To give an example, in my opinion it's naive and childish to expect bigger players to willingly cripple themselves by fabricated events or handycaps, to adjust to smaller ones. The idea should be, that the smaller ones either unite against the common bigger threat, or try to survive via political means or tribute until they're big enough to compete.
Dont get me wrong, cooperation is also important. Sometimes it can be fun to create a crisis as a big player, just so it gets interesting again. And it's also cool to sometimes lend Newcomers a hand to get some more competition going. But if the Dev would come around to just nuke a Realm once it gets to a certain size, I dont see the point of even trying to go beyond a certain amount of progress.
And if stuff like that really bothers Tom, he should just implement some backdraws to larger armies. Slower moving, Supply-issues, whatever. But just forcing your Players to disband their alliances or outright nuking them himself is bullcrap.
The drama was Codex drama, not MaF drama. We can still discuss MaF. Regardless of how it feels to the player who became powerful, if people feel that one group is too dominant, they quit. That's what happened in the others games I talked about. One group became so powerful it wasn't worth playing anymore. Rathgar was more powerful than the entire rest of the game and the Empire players were quitting at a rapid rate. Even single Rathgar clans had armies more powerful than other major realms, or even multiple other major realms.

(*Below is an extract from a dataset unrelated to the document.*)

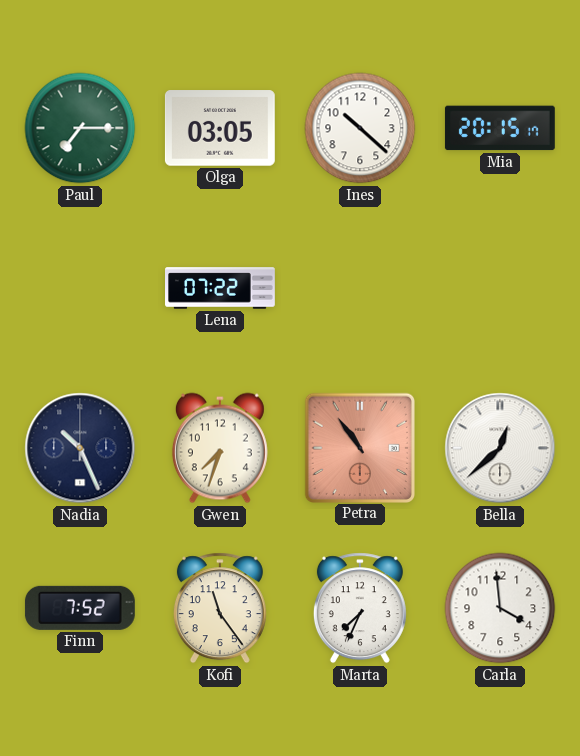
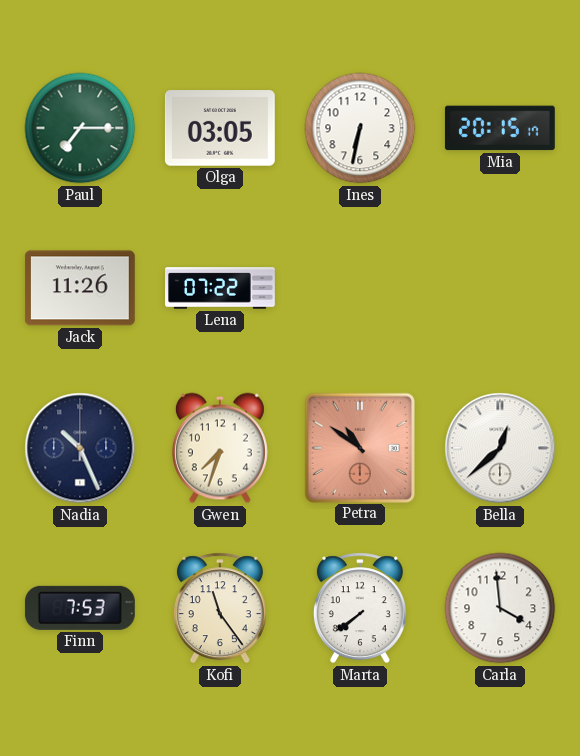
Ines: 10:22 -> 6:32
Jack: none -> 11:26
Petra: 10:54 -> 10:51
Finn: 7:52 -> 7:53
Marta: 7:34 -> 7:39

My problem is that people are selecting political solutions from real life when the game is not at all comparable to real life. There are no historical cultural conflicts within Rathgar like in real world empires. Players in the other nations can just quit, unlike in real life where there is no off button. Well there is but it doesn't let you do other fun things, you just aren't anymore. No more you. There is no death among powerful rulers which can cause various conflicts. Players are essentially immortal given the speed a browser game moves.
Real life politics is not effective in a video game. Of any kind. Because those strategies are based on parts of real life that don't exist in the simulation of MaF.
Rathgar can roleplay a united nation all it wants, even though it wasn't supposed to be one, but they can't get mad when there is push back to that. Sure they can demand that they get to roleplay their super nation until every other player in the game quits. But since Tom is trying to make a living, or part of one, on these games, do they really think he can allow that?
I know it seems like there are easy solutions to this stuff but there aren't. That's what all my references to other games are. Hundreds, if you count each universe or reset, of examples of what happens when one group gets to strong. Everyone else leaves. I've had fun roleplaying a leader on a weak side and drumming up support, both inside and out of game. But when it gets to the point where it is in MaF that's not roleplaying the underdog. That's roleplaying the person who already lost. No one has any long term desire to do that.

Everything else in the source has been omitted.